I would have expected forward iteration to be about 64x faster as every 64 elements should be a cache hit whereas with the backward iteration, every element should be a cache miss.

So, I called cachegrind on it. And the cache hit miss rate for both was pretty much the same:

# Left to right iteration
==21773==
==21773== I   refs:      4,006,996,067
==21773== I1  misses:            5,183
==21773== LLi misses:            3,019
==21773== I1  miss rate:          0.00%
==21773== LLi miss rate:          0.00%
==21773==
==21773== D   refs:      1,802,393,260  (1,401,627,925 rd   + 400,765,335 wr)
==21773== D1  misses:        3,153,101  (    1,588,104 rd   +   1,564,997 wr)
==21773== LLd misses:        3,004,885  (    1,440,660 rd   +   1,564,225 wr)
==21773== D1  miss rate:           0.2% (          0.1%     +         0.4%  )
==21773== LLd miss rate:           0.2% (          0.1%     +         0.4%  )
==21773==
==21773== LL refs:           3,158,284  (    1,593,287 rd   +   1,564,997 wr)
==21773== LL misses:         3,007,904  (    1,443,679 rd   +   1,564,225 wr)
==21773== LL miss rate:            0.1% (          0.0%     +         0.4%  )

# Right to left iteration
==21931==
==21931== I   refs:      4,006,996,453
==21931== I1  misses:            5,198
==21931== LLi misses:            3,045
==21931== I1  miss rate:          0.00%
==21931== LLi miss rate:          0.00%
==21931==
==21931== D   refs:      1,802,393,428  (1,401,628,038 rd   + 400,765,390 wr)
==21931== D1  misses:        3,153,113  (    1,588,079 rd   +   1,565,034 wr)
==21931== LLd misses:        3,135,505  (    1,571,219 rd   +   1,564,286 wr)
==21931== D1  miss rate:           0.2% (          0.1%     +         0.4%  )
==21931== LLd miss rate:           0.2% (          0.1%     +         0.4%  )
==21931==
==21931== LL refs:           3,158,311  (    1,593,277 rd   +   1,565,034 wr)
==21931== LL misses:         3,138,550  (    1,574,264 rd   +   1,564,286 wr)
==21931== LL miss rate:            0.1% (          0.0%     +         0.4%  )

Code:

#include <stdint.h>
#include <time.h>
#include <stdio.h>
#include <stdlib.h>

#define BUF_SIZE 100000000

int main() {
  srand(time(NULL));
  uint8_t *buf1 = (uint8_t *)malloc(BUF_SIZE);
  // Fill the buf with random data
  for (size_t i = 0; i < BUF_SIZE; ++i) {
    buf1[i] = rand();
  }

#ifdef BACKWARDS
  printf("Backward Iterating...");
#else
  printf("Forward Iterating...");
#endif

  uint64_t sum = 0;
  clock_t start = clock();
#ifdef BACKWARDS
  for (size_t i = BUF_SIZE - 1; i != ~0; --i) {
#else
  for (size_t i = 0; i < BUF_SIZE; ++i) {
#endif
    sum += buf1[i];
  }
  clock_t end = clock();
  printf("took %lu clock cycles\n", end - start);
  printf("sum: %llu\n", sum);
  free(buf1);
}

Answer 1

To expand on the previous answer:

Loading a full cache line granularity means that going forward or backward doesn't matter, once you hit one side of the line you get all of it.
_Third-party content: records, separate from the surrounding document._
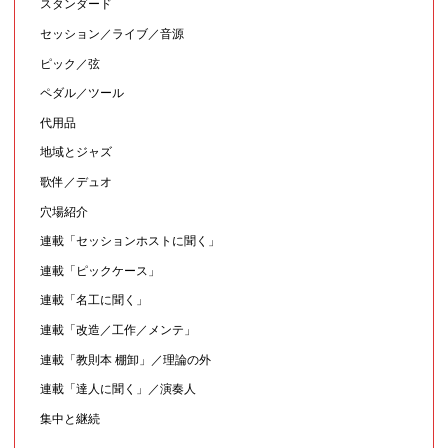
スタンダード
セッション／ライブ／音源
ピック／弦
ペダル／ツール
代用品
地域とジャズ
歌伴／デュオ
穴場紹介
連載「セッションホストに聞く」
連載「ピックケース」
連載「名工に聞く」
連載「改造／工作／メンテ」
連載「教則本 棚卸」／理論の外
連載「達人に聞く」／演奏人
集中と継続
This is of course only applicable for cacheable loads and memtypes (+streaming cases that could be hit while still in the buffers).

However, this is not the full story. Modern CPUs employ hardware prefetchers that are very good in dealing with spatial locality - these would increase the granularity by prefetching additional cachelines in the same direction you're progressing. Exiting prefetchers depend on the exact architecture you're using, but common ones include next-line, adjacent-line (+/- 1 line), a stream of next lines, or IP-based strides. More info here .
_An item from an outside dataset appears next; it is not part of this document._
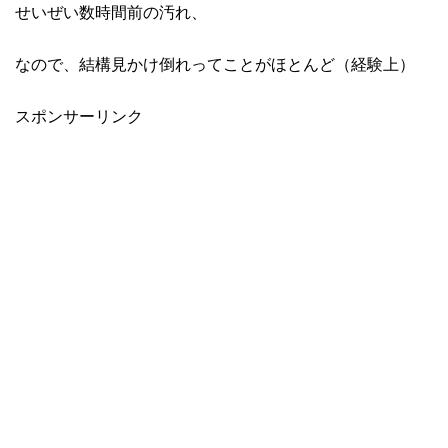
せいぜい数時間前の汚れ、
なので、結構見かけ倒れってことがほとんど（経験上）
スポンサーリンク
These prefetchers should be symmetrical, but we don't know for sure (the exact details are not disclosed), they may have different chances or thresholds for different directions.
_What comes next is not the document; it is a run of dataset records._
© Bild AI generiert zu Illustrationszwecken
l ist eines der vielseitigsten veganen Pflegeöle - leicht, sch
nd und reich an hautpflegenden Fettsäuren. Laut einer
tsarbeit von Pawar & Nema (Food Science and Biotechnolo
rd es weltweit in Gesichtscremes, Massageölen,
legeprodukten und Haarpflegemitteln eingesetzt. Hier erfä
Another point is that cachegrind is just a cache simulation, it doesn't include effects like prefetching, and doesn't even model an accurate cache (the sizes should be ok, but replacement policy and other micro-architectural details aren't guaranteed to be the same), so you won't see the full effect. It's probably better to view the actual HW behavior using perf counters.